■ **DESCRIPTION OF THE TASK**
Give back the full listing, exactly as it is.

■ **SOURCE MATERIAL**
[Start of Attachment]

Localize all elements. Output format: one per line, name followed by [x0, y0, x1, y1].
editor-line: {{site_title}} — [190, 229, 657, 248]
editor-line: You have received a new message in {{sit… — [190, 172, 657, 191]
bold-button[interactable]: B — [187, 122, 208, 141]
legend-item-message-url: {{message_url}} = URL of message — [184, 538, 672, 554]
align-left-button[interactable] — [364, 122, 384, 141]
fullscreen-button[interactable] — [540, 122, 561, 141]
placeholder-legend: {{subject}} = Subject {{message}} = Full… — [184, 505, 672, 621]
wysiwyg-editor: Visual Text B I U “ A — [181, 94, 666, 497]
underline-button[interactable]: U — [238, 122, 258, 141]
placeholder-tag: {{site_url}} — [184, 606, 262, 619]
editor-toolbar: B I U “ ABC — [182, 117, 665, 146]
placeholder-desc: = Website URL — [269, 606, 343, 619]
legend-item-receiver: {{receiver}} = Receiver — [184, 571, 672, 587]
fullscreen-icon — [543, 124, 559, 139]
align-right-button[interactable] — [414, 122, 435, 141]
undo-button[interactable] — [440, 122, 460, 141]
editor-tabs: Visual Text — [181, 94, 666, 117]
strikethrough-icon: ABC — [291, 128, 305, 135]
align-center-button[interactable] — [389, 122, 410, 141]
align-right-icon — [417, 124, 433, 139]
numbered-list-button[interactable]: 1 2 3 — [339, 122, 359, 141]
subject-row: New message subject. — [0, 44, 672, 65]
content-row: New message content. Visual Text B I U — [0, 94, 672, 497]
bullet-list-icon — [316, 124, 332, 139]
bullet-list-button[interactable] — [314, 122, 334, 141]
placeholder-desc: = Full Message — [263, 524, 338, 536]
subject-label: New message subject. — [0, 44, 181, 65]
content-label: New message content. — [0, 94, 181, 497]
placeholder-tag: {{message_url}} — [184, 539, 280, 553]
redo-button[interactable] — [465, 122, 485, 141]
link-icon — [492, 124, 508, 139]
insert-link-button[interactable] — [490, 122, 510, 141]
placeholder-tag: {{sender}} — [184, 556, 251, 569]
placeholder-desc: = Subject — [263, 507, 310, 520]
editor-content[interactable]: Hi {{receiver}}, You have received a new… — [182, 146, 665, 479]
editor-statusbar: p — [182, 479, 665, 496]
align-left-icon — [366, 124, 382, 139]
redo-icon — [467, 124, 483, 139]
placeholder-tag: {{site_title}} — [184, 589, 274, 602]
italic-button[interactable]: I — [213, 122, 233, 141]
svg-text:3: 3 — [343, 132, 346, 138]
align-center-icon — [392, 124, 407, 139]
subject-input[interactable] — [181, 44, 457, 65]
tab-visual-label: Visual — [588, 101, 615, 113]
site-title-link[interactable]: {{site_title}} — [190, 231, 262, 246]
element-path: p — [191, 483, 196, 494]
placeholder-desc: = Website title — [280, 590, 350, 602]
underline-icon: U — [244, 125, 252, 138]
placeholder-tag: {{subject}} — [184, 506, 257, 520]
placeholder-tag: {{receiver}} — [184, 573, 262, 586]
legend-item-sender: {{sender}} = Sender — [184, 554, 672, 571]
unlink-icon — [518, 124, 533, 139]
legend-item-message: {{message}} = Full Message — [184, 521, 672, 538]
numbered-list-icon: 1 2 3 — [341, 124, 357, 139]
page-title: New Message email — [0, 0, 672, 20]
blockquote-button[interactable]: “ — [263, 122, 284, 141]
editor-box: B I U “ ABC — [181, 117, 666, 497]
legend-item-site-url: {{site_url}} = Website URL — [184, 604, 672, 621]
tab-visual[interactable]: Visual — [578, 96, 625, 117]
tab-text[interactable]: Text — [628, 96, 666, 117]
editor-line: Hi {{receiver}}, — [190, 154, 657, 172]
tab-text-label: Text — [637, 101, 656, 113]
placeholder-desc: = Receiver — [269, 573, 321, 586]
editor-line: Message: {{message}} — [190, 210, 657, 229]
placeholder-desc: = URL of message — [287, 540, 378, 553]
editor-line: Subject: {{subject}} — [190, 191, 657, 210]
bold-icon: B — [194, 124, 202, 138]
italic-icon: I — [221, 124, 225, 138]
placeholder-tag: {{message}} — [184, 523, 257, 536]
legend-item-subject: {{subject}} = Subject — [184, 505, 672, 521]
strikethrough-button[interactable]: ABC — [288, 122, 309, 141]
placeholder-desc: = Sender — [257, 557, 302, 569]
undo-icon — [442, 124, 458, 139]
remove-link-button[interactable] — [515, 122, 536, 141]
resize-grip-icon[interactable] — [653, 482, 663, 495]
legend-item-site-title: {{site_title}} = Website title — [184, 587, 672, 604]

[End of Attachment]

■ **YOUR SOLUTION**
Localize all elements. Output format: one per line, name followed by [x0, y0, x1, y1].
editor-line: {{site_title}} — [190, 229, 657, 248]
editor-line: You have received a new message in {{sit… — [190, 172, 657, 191]
bold-button[interactable]: B — [187, 122, 208, 141]
legend-item-message-url: {{message_url}} = URL of message — [184, 538, 672, 554]
align-left-button[interactable] — [364, 122, 384, 141]
fullscreen-button[interactable] — [540, 122, 561, 141]
placeholder-legend: {{subject}} = Subject {{message}} = Full… — [184, 505, 672, 621]
wysiwyg-editor: Visual Text B I U “ A — [181, 94, 666, 497]
underline-button[interactable]: U — [238, 122, 258, 141]
placeholder-tag: {{site_url}} — [184, 606, 262, 619]
editor-toolbar: B I U “ ABC — [182, 117, 665, 146]
placeholder-desc: = Website URL — [269, 606, 343, 619]
legend-item-receiver: {{receiver}} = Receiver — [184, 571, 672, 587]
fullscreen-icon — [543, 124, 559, 139]
align-right-button[interactable] — [414, 122, 435, 141]
undo-button[interactable] — [440, 122, 460, 141]
editor-tabs: Visual Text — [181, 94, 666, 117]
strikethrough-icon: ABC — [291, 128, 305, 135]
align-center-button[interactable] — [389, 122, 410, 141]
align-right-icon — [417, 124, 433, 139]
numbered-list-button[interactable]: 1 2 3 — [339, 122, 359, 141]
subject-row: New message subject. — [0, 44, 672, 65]
content-row: New message content. Visual Text B I U — [0, 94, 672, 497]
bullet-list-icon — [316, 124, 332, 139]
bullet-list-button[interactable] — [314, 122, 334, 141]
placeholder-desc: = Full Message — [263, 524, 338, 536]
subject-label: New message subject. — [0, 44, 181, 65]
content-label: New message content. — [0, 94, 181, 497]
placeholder-tag: {{message_url}} — [184, 539, 280, 553]
redo-button[interactable] — [465, 122, 485, 141]
link-icon — [492, 124, 508, 139]
insert-link-button[interactable] — [490, 122, 510, 141]
placeholder-tag: {{sender}} — [184, 556, 251, 569]
placeholder-desc: = Subject — [263, 507, 310, 520]
editor-content[interactable]: Hi {{receiver}}, You have received a new… — [182, 146, 665, 479]
editor-statusbar: p — [182, 479, 665, 496]
align-left-icon — [366, 124, 382, 139]
redo-icon — [467, 124, 483, 139]
placeholder-tag: {{site_title}} — [184, 589, 274, 602]
italic-button[interactable]: I — [213, 122, 233, 141]
svg-text:3: 3 — [343, 132, 346, 138]
align-center-icon — [392, 124, 407, 139]
subject-input[interactable] — [181, 44, 457, 65]
tab-visual-label: Visual — [588, 101, 615, 113]
site-title-link[interactable]: {{site_title}} — [190, 231, 262, 246]
element-path: p — [191, 483, 196, 494]
placeholder-desc: = Website title — [280, 590, 350, 602]
underline-icon: U — [244, 125, 252, 138]
placeholder-tag: {{subject}} — [184, 506, 257, 520]
placeholder-tag: {{receiver}} — [184, 573, 262, 586]
legend-item-sender: {{sender}} = Sender — [184, 554, 672, 571]
unlink-icon — [518, 124, 533, 139]
legend-item-message: {{message}} = Full Message — [184, 521, 672, 538]
numbered-list-icon: 1 2 3 — [341, 124, 357, 139]
page-title: New Message email — [0, 0, 672, 20]
blockquote-button[interactable]: “ — [263, 122, 284, 141]
editor-box: B I U “ ABC — [181, 117, 666, 497]
legend-item-site-url: {{site_url}} = Website URL — [184, 604, 672, 621]
tab-visual[interactable]: Visual — [578, 96, 625, 117]
tab-text[interactable]: Text — [628, 96, 666, 117]
editor-line: Hi {{receiver}}, — [190, 154, 657, 172]
tab-text-label: Text — [637, 101, 656, 113]
placeholder-desc: = Receiver — [269, 573, 321, 586]
editor-line: Message: {{message}} — [190, 210, 657, 229]
placeholder-desc: = URL of message — [287, 540, 378, 553]
editor-line: Subject: {{subject}} — [190, 191, 657, 210]
bold-icon: B — [194, 124, 202, 138]
italic-icon: I — [221, 124, 225, 138]
placeholder-tag: {{message}} — [184, 523, 257, 536]
legend-item-subject: {{subject}} = Subject — [184, 505, 672, 521]
strikethrough-button[interactable]: ABC — [288, 122, 309, 141]
placeholder-desc: = Sender — [257, 557, 302, 569]
undo-icon — [442, 124, 458, 139]
remove-link-button[interactable] — [515, 122, 536, 141]
resize-grip-icon[interactable] — [653, 482, 663, 495]
legend-item-site-title: {{site_title}} = Website title — [184, 587, 672, 604]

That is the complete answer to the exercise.